Voor ons is het Web een soort van gedeeld collectief geheugen. We hoeven geen onnodige details te onthouden: datums, sommen, formules, clausules, straatnamen, gedetailleerde definities. Voor ons is het genoeg om een samenvatting te hebben, de kern die nodig is om de informatie te verwerken en verbanden te leggen met andere kennis. Mochten we de details nodig hebben, dan kunnen we die binnen een paar seconde opzoeken. Op eenzelfde manier hoeven we ook niet overal experts in te zijn; we weten waar we mensen kunnen vinden die gespecialiseerd zijn in wat we zelf niet weten, en die we kunnen vertrouwen. Mensen die hun expertise willen delen, niet om er geld mee te verdienen, maar vanuit een gedeelde overtuiging dat informatie alleen maar bestaat als het in beweging is, dat het vrij wil zijn, dat we allemaal profiteren van het uitwisselen ervan. Elke dag: bij het studeren, op het werk, bij het oplossen van alledaagse problemen, als we onze interesses najagen. We weten hoe we moeten concurreren en we vinden het leuk om dat te doen, maar onze competitie, ons verlangen om anders te zijn, is gebaseerd op kennis, op de mogelijkheid om informatie te interpreteren en te verwerken, en niet op de monopolisatie ervan.

Twee.

Deelnemen aan het culturele leven is ons niet vreemd: de wereldwijde cultuur is de fundamentele bouwsteen voor onze identiteit, belangrijker voor het definiëren van wie we zijn dan tradities, geschiedkundige verhalen, sociale status, afkomst, of zelfs de taal die we spreken. Uit de overvloed aan culturele uitingen kiezen we die, die het beste bij ons passen. We bekijken ze, we werken eraan mee, we recenseren ze, we publiceren onze recensies op websites die voor dat doel gemaakt zijn, en die ons ook suggesties geven voor andere albums, films of games die we leuk zouden kunnen vinden. Sommige films, series of video’s kijken we samen met collega’s of met vrienden vanuit de hele wereld; onze belangstelling voor andere is alleen gedeeld met een kleine groep mensen die we wellicht nooit de hand zullen schudden. Daarom vinden we dat cultuur tegelijkertijd globaliseert en individualiseert. Daarom willen we er vrije toegang tot.

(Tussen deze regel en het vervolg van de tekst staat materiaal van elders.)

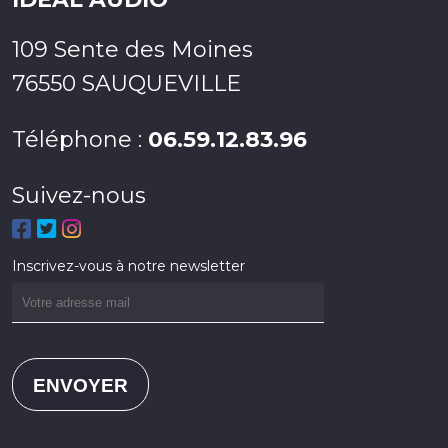
109 Sente des Moines
76550 SAUQUEVILLE
Téléphone :
06.59.12.83.96
Suivez-nous
Inscrivez-vous à notre newsletter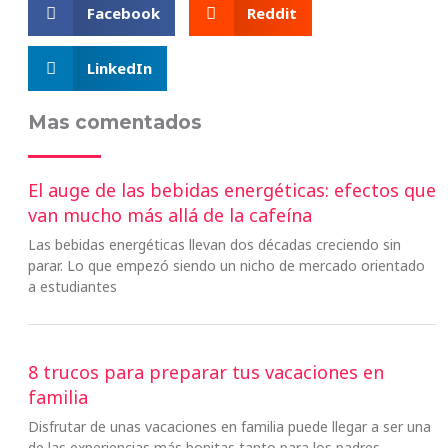
Facebook
Reddit
LinkedIn
Mas comentados
El auge de las bebidas energéticas: efectos que
van mucho más allá de la cafeína
Las bebidas energéticas llevan dos décadas creciendo sin
parar. Lo que empezó siendo un nicho de mercado orientado
a estudiantes
8 trucos para preparar tus vacaciones en
familia
Disfrutar de unas vacaciones en familia puede llegar a ser una
de las experiencias más bonitas tanto para los padres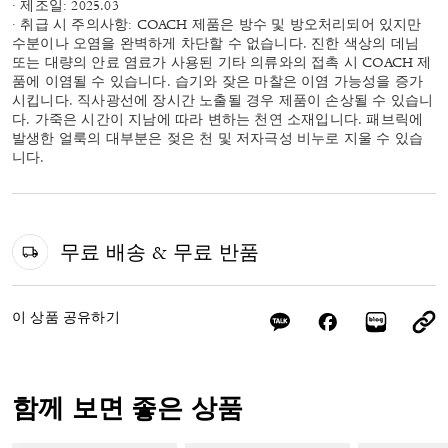
· 제조일: 2025.03
· 취급 시 주의사항: COACH 제품은 방수 및 방오처리되어 있지만
수분이나 오염을 완벽하게 차단할 수 없습니다. 진한 색상의 데님
또는 대량의 안료 염료가 사용된 기타 의류와의 접촉 시 COACH 제
품에 이염될 수 있습니다. 습기와 잦은 마찰은 이염 가능성을 증가
시킵니다. 직사광선에 장시간 노출될 경우 제품이 손상될 수 있습니
다. 가죽은 시간이 지남에 따라 변하는 천연 소재입니다. 패브릭에
발생한 얼룩의 대부분은 젖은 천 및 저자극성 비누로 지울 수 있습
니다.
무료 배송 & 무료 반품
이 상품 공유하기
함께 보면 좋은 상품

Dit betekent niet dat we eisen dat alle kunstuitingen gratis beschikbaar voor ons moeten zijn, alhoewel we hetgene dat we zelf maken over het algemeen gewoon weggeven. We begrijpen dat creativiteit tijd, geld en moeite kost, ondanks de stijgende toegankelijkheid van technologieën die film- of geluidskwaliteit die tot dusverre gereserveerd was voor professionals, voor iedereen beschikbaar maken. We zijn bereid om te betalen, maar de gigantische bedragen die de distributeurs vragen lijken ons ruim overschat. Waarom zouden we betalen voor het verspreiden van informatie die ook gemakkelijk en foutloos gekopieerd kan worden, zonder enig kwaliteitsverlies? Als we alleen de informatie krijgen, willen we ook een prijs die daarmee in verhouding is. We zijn bereid om meer te betalen, maar dan verwachten we toegevoegde waarde: een interessante verpakking, een gadget, betere kwaliteit, de mogelijkheid om direct te kunnen kijken zonder eerst op het downloaden van het bestand te moeten wachten. We zijn in staat om waardering te tonen en we willen de artiest belonen (sinds geld niet meer bestaat uit bankbiljetten, maar een reeks getallen op een scherm is geworden, is betalen meer een symbolische vorm van uitwisseling geworden, waar beide partijen beter van zouden moeten worden), maar de verkoopdoelstellingen van grote bedrijven interesseren ons niet. Het is niet ons probleem dat hun markt in de traditionele vorm niet meer bestaat, en dat ze nooit de uitdaging zijn aangegaan om ons te bereiken met meer dan we al gratis konden krijgen, maar hebben besloten om hun ouderwetse manieren te verdedigen.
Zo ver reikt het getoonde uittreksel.